**YOUR GOAL**: Repeat the listing exactly. The images do not belong in the copy.

**SOURCE INFORMATION**:
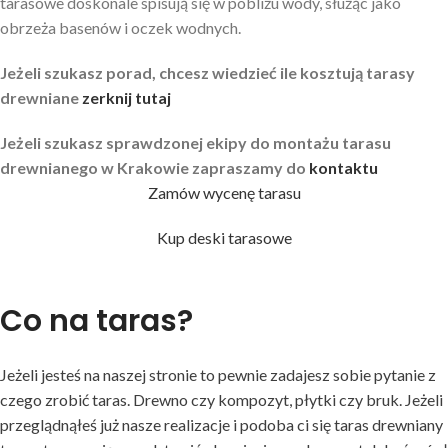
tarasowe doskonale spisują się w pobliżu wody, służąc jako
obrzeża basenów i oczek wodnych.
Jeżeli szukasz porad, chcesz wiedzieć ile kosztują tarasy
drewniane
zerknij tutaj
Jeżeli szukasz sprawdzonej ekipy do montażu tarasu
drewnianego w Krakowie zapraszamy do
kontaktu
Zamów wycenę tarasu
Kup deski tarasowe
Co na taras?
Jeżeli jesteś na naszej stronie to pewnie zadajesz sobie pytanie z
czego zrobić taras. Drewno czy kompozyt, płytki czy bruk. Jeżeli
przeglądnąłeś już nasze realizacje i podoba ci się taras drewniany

**ANSWER SECTION**:
tarasowe doskonale spisują się w pobliżu wody, służąc jako
obrzeża basenów i oczek wodnych.
Jeżeli szukasz porad, chcesz wiedzieć ile kosztują tarasy
drewniane
zerknij tutaj
Jeżeli szukasz sprawdzonej ekipy do montażu tarasu
drewnianego w Krakowie zapraszamy do
kontaktu
Zamów wycenę tarasu
Kup deski tarasowe
Co na taras?
Jeżeli jesteś na naszej stronie to pewnie zadajesz sobie pytanie z
czego zrobić taras. Drewno czy kompozyt, płytki czy bruk. Jeżeli
przeglądnąłeś już nasze realizacje i podoba ci się taras drewniany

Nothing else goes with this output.